Hace aproximadamente dos años, durante una estancia de trabajo en Milano, me crucé por casualidad con una exposición organizada por el Centro Internazionale di fotografia FORMA y dedicada a Irene Kung, una artista Suiza que en aquel entonces estaba afincada en Italia. Se trataba de unas fotografías de monumentos y edificios de todo el mundo muy emblemáticos, aquellos, delante de los cuales se ponen los turistas para sacarse la típica foto recuerdo, creando un escenario apropiado para fotos a la Martin Parr. La característica que hacía especiales estas imágenes y que me conquistó para siempre, era que dichos emblemas turísticos estaban circundados por un silencio negro, roto exclusivamente por pinceladas de luz magistralmente trazadas, que aislaban el sujeto, ofreciéndole una nueva dimensión temporal, espacial y emocional. A partir de allí, empecé a profundizar en la vida y en la fotografía de Irene Kung y descubrí que su carrera artística empezó como pintora pero que encontró en la fotografía el mejor medio para encauzar su carácter extrovertido; descubrí que, además de la arquitectura, aplicaba la misma técnica y el mismo enfoque emocional también para fotografiar árboles, animales, olas.
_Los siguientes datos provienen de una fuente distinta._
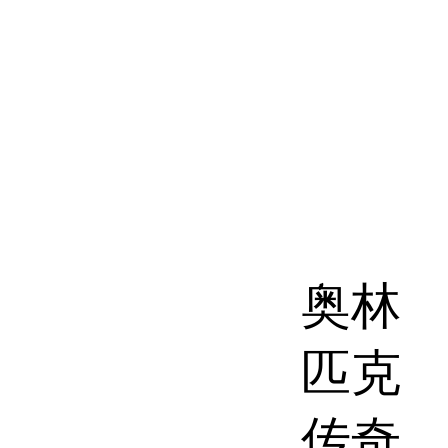
奥林
匹克
传奇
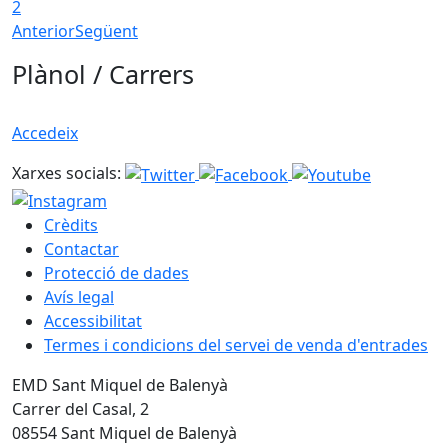
2
Anterior
Següent
Plànol / Carrers
Accedeix
Xarxes socials:
Crèdits
Contactar
Protecció de dades
Avís legal
Accessibilitat
Termes i condicions del servei de venda d'entrades
EMD Sant Miquel de Balenyà
Carrer del Casal, 2
08554 Sant Miquel de Balenyà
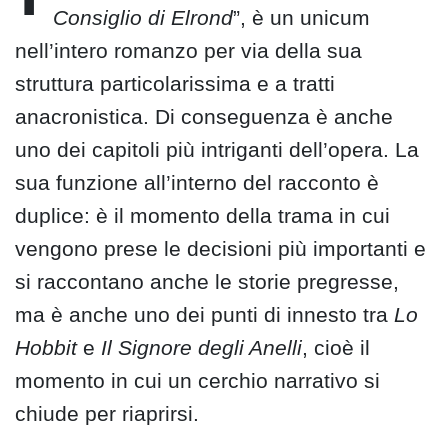
Consiglio di Elrond
”, è un unicum
nell’intero romanzo per via della sua
struttura particolarissima e a tratti
anacronistica. Di conseguenza è anche
uno dei capitoli più intriganti dell’opera. La
sua funzione all’interno del racconto è
duplice: è il momento della trama in cui
vengono prese le decisioni più importanti e
si raccontano anche le storie pregresse,
ma è anche uno dei punti di innesto tra
Lo
Hobbit
e
Il Signore degli Anelli
, cioè il
momento in cui un cerchio narrativo si
chiude per riaprirsi.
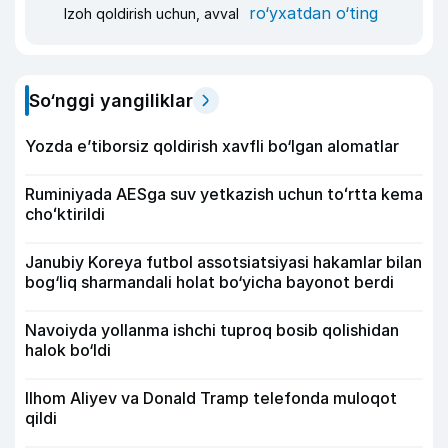
ro‘yxatdan o‘ting
Izoh qoldirish uchun, avval
So‘nggi yangiliklar
Yozda e’tiborsiz qoldirish xavfli bo‘lgan alomatlar
Ruminiyada AESga suv yetkazish uchun toʻrtta kema
choʻktirildi
Janubiy Koreya futbol assotsiatsiyasi hakamlar bilan
bog‘liq sharmandali holat bo‘yicha bayonot berdi
Navoiyda yollanma ishchi tuproq bosib qolishidan
halok bo‘ldi
Ilhom Aliyev va Donald Tramp telefonda muloqot
qildi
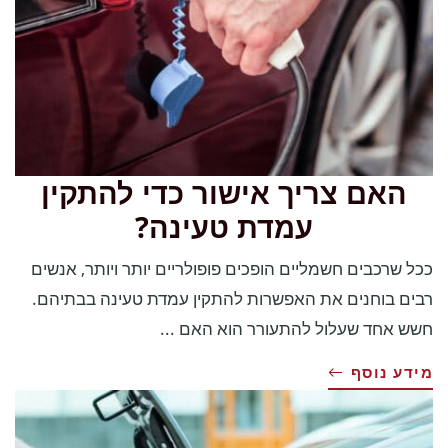
האם צריך אישור כדי להתקין
עמדת טעינה?
ככל שרכבים חשמליים הופכים פופולריים יותר ויותר, אנשים
רבים בוחנים את האפשרות להתקין עמדת טעינה בבתיהם.
חשש אחד שעלול להתעורר הוא האם ...
מידע נוסף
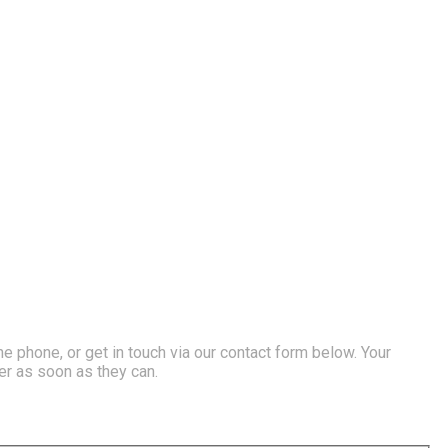
e phone, or get in touch via our contact form below. Your
er as soon as they can.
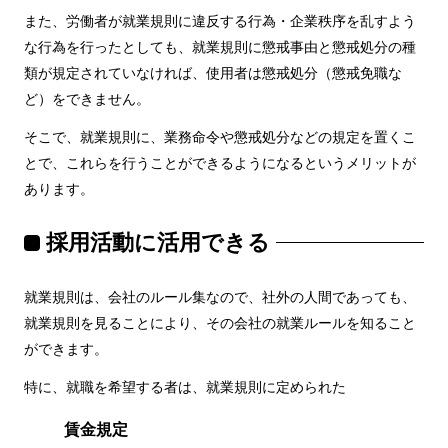
また、労働者が就業規則に違反する行為・企業秩序を乱すよう
な行為を行ったとしても、就業規則に懲戒事由と懲戒処分の種
類が規定されていなければ、使用者は懲戒処分（懲戒免職な
ど）をできません。
そこで、就業規則に、業務命令や懲戒処分などの規定を置くこ
とで、これらを行うことができるようになるというメリットが
あります。
採用活動に活用できる
就業規則は、会社のルール集なので、社外の人間であっても、
就業規則を見ることにより、その会社の就業ルールを知ること
ができます。
特に、就職を希望する者は、就業規則に定められた
賃金規定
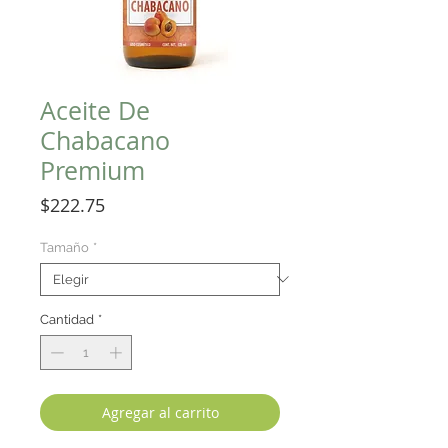
Aceite De
Chabacano
Premium
Precio
$222.75
Tamaño
*
Cantidad
*
Agregar al carrito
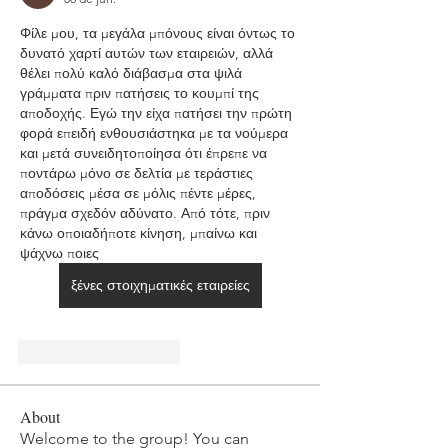
Φίλε μου, τα μεγάλα μπόνους είναι όντως το 
δυνατό χαρτί αυτών των εταιρειών, αλλά 
θέλει πολύ καλό διάβασμα στα ψιλά 
γράμματα πριν πατήσεις το κουμπί της 
αποδοχής. Εγώ την είχα πατήσει την πρώτη 
φορά επειδή ενθουσιάστηκα με τα νούμερα 
και μετά συνειδητοποίησα ότι έπρεπε να 
ποντάρω μόνο σε δελτία με τεράστιες 
αποδόσεις μέσα σε μόλις πέντε μέρες, 
πράγμα σχεδόν αδύνατο. Από τότε, πριν 
κάνω οποιαδήποτε κίνηση, μπαίνω και 
ψάχνω ποιες 
ξένες στοιχηματικές εταιρείες
Curtir
Responder
About
Welcome to the group! You can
Trittico Irene Kung Wave Horse Tree

Este año volví a hablar de ella y de su fotografía con Chiara Mariani Nilla, periodista y photo-editor del Corriere Della Sera, porque mi búsqueda del silencio en la fotografía, le recordó al silencio en el cual Irene Kung sumerge a los sujetos de sus fotografías. En el artículo que Chiara Mariani escribió en Sette, se encuentra una consideración muy acertada: “Irene Kung nos lleva a ver lo que normalmente miramos con distracción y a romper el hábito de la mirada”; además Chiara me contaba que Irene Kung, antes de empezar a disparar, aproxima el sujeto a través de un proceso en el cual se aísla del contexto ruidoso que normalmente caracteriza los lugares que fotógrafa para encontrar la apropiada conexión con su interior y empieza a hacer las fotos, solo cuando haya la justa luz  (prefiere hacer las fotos alrededor de la salida o de la puesta del sol) y sobre todo cuando percibe que haya encontrado una línea emocional directa con el sujeto. Esto es un proceso que muchos de nosotros conocemos, un proceso silencioso que busca la esencia. Irene Kung alcanza visualizar toda esta emoción vivida en el momento del disparo, a través de su intervención en post-producción en el cual usa la sombra y la oscuridad para exaltar la luz y las formas que ella quiere, en función de lo que ha emocionalmente vivido durante la toma de la fotografía y como muy bien dice Chiara Mariani en su artículo: “exaltando el valor semántico de los edificios”.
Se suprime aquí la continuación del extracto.